‘Mother law’ on women’s rights planned


The Constitutional and Law Reform Commission and United Nations Women are working on a project to develop a “mother law” to help govern the rights of women in Bougainville.
Commission secretary Dr Eric Kwa said the mother law, which he described as one-stop-shop law, would be a single law that covered anything to do with the rights of women.
He said the law, among others, would cover child protection, family, marriage, divorce, property succession and women’s rights.
“We are suggesting it for Bougainville that all these (legislations) be captured in one law,” Kwa said.
Law-reform projects that would be carried out in Bougainville was part of an agreement between the commission and UN Women to involve in reviewing and reporting on legislation in compliance with the Convention on the Elimination of all Forms of Discrimination Against Women (CEDAW).

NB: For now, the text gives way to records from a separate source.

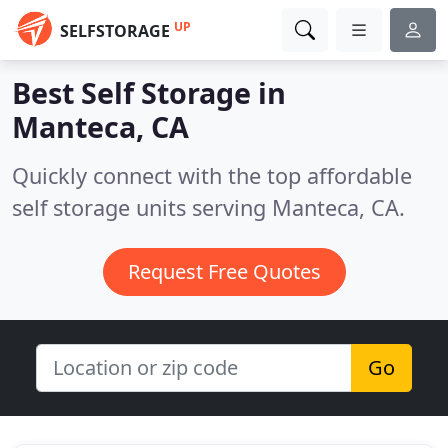
UP
SELFSTORAGE
Best Self Storage in
Manteca, CA
Quickly connect with the top affordable
self storage units serving Manteca, CA.
Request Free Quotes
Go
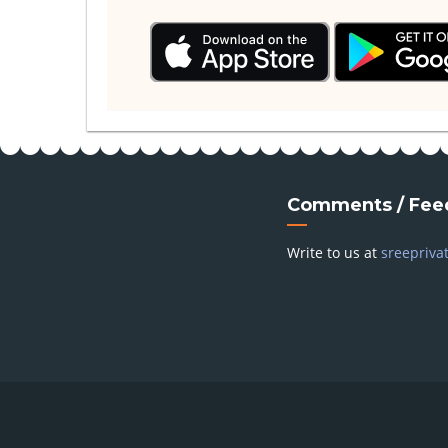
Comments / Fee
Write to us at
sreepriva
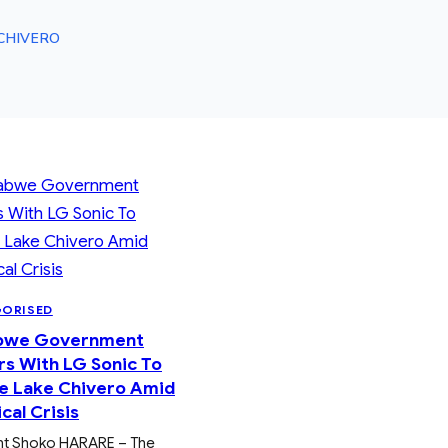
CHIVERO
GORISED
bwe Government
rs With LG Sonic To
e Lake Chivero Amid
cal Crisis
nt Shoko HARARE – The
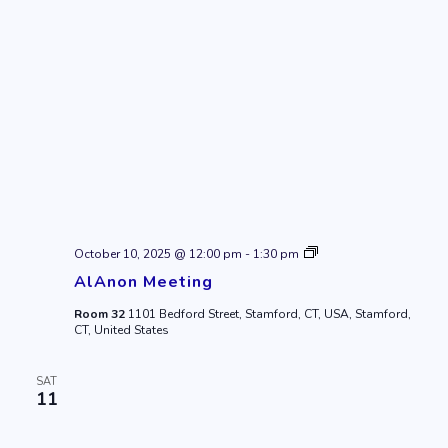
AlAnon
October 10, 2025 @ 12:00 pm
-
1:30 pm
Meeting
AlAnon Meeting
Room 32
1101 Bedford Street, Stamford, CT, USA, Stamford,
CT, United States
SAT
11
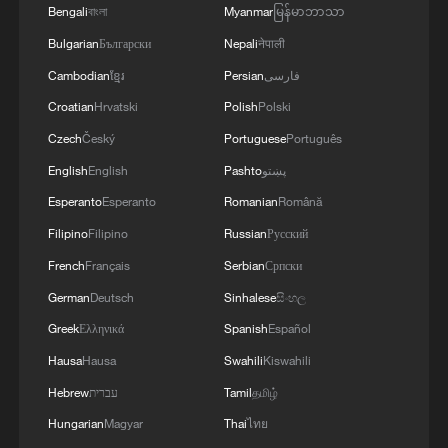
Bengali
বাংলা
Myanmar
မြန်မာဘာသာ
Bulgarian
Български
Nepali
नेपाली
Cambodian
ខ្មែរ
Persian
فارسی
Croatian
Hrvatski
Polish
Polski
Czech
Český
Portuguese
Português
English
English
Pashto
پښتو
Esperanto
Esperanto
Romanian
Română
Filipino
Filipino
Russian
Русский
Indian expert: GGI is a revitalization of
French
Français
Serbian
Српски
humane values
German
Deutsch
Sinhalese
සිංහල
Greek
Ελληνικά
Spanish
Español
Global Debate | Governance or Regulation? The
Global AI Dilemma
Hausa
Hausa
Swahili
Kiswahili
Hebrew
עברית
Tamil
தமிழ்
China reaffirms commitment to Global Development
Hungarian
Magyar
Thai
ไทย
Initiative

Kwa said CEDAW was an important international legal framework that had been around for some years and the country was lagging behind in terms of submitting reports into the framework.
He said since the country agreed to CEDAW’s platform in 1995, only one report was submitted – in 2010.
He said the partnership with UN Women was important as it would provide a way for reports to be submitted to the council so that they could get a real taste
of what was happening in the country.
UN Women deputy country representative Adekemi Ndieli pledged its support to the government as well as the commission in advancing the rights of women for gender equality and women’s empowerment in the country and Bougainville.
The director of the national co-ordination office for Bougainville affairs director John Avira, guaranteed the constitutional and law reform commission and UN Women that the government
of Bougainville would support the project.